----- DATA FOR PROCESSING -----

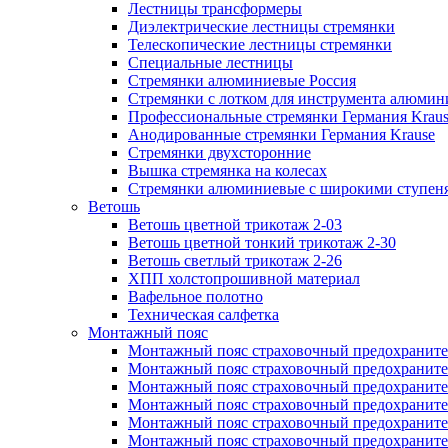
Лестницы трансформеры
Диэлектрические лестницы стремянки
Телескопические лестницы стремянки
Специальные лестницы
Стремянки алюминиевые Россия
Стремянки c лотком для инструмента алюмин
Профессиональные стремянки Германия Krau
Анодированные стремянки Германия Krause
Стремянки двухсторонние
Вышка стремянка на колесах
Стремянки алюминиевые c широкими ступеня
Ветошь
Ветошь цветной трикотаж 2-03
Ветошь цветной тонкий трикотаж 2-30
Ветошь светлый трикотаж 2-26
ХПП холстопрошивной материал
Вафельное полотно
Техническая салфетка
Монтажный пояс
Монтажный пояс страховочный предохраните
Монтажный пояс страховочный предохраните
Монтажный пояс страховочный предохранит
Монтажный пояс страховочный предохранит
Монтажный пояс страховочный предохранител
Монтажный пояс страховочный предохраните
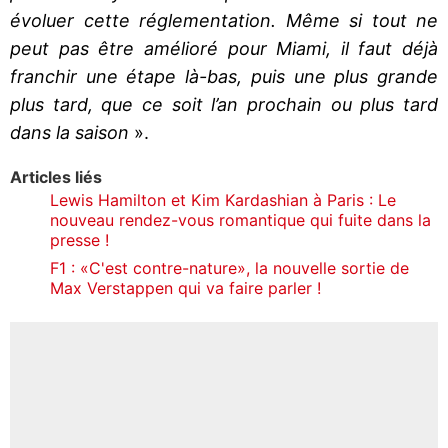
évoluer cette réglementation. Même si tout ne
peut pas être amélioré pour Miami, il faut déjà
franchir une étape là-bas, puis une plus grande
plus tard, que ce soit l’an prochain ou plus tard
dans la saison
».
Articles liés
Lewis Hamilton et Kim Kardashian à Paris : Le
nouveau rendez-vous romantique qui fuite dans la
presse !
F1 : «C'est contre-nature», la nouvelle sortie de
Max Verstappen qui va faire parler !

-----

## WHAT IS EXPECTED
Could you set down every entry again exactly as written, leaving out any pictures?

## REPLY
Лестницы трансформеры
Диэлектрические лестницы стремянки
Телескопические лестницы стремянки
Специальные лестницы
Стремянки алюминиевые Россия
Стремянки c лотком для инструмента алюмин
Профессиональные стремянки Германия Krau
Анодированные стремянки Германия Krause
Стремянки двухсторонние
Вышка стремянка на колесах
Стремянки алюминиевые c широкими ступеня
Ветошь
Ветошь цветной трикотаж 2-03
Ветошь цветной тонкий трикотаж 2-30
Ветошь светлый трикотаж 2-26
ХПП холстопрошивной материал
Вафельное полотно
Техническая салфетка
Монтажный пояс
Монтажный пояс страховочный предохраните
Монтажный пояс страховочный предохраните
Монтажный пояс страховочный предохранит
Монтажный пояс страховочный предохранит
Монтажный пояс страховочный предохранител
Монтажный пояс страховочный предохраните
évoluer cette réglementation. Même si tout ne
peut pas être amélioré pour Miami, il faut déjà
franchir une étape là-bas, puis une plus grande
plus tard, que ce soit l’an prochain ou plus tard
dans la saison
».
Articles liés
Lewis Hamilton et Kim Kardashian à Paris : Le
nouveau rendez-vous romantique qui fuite dans la
presse !
F1 : «C'est contre-nature», la nouvelle sortie de
Max Verstappen qui va faire parler !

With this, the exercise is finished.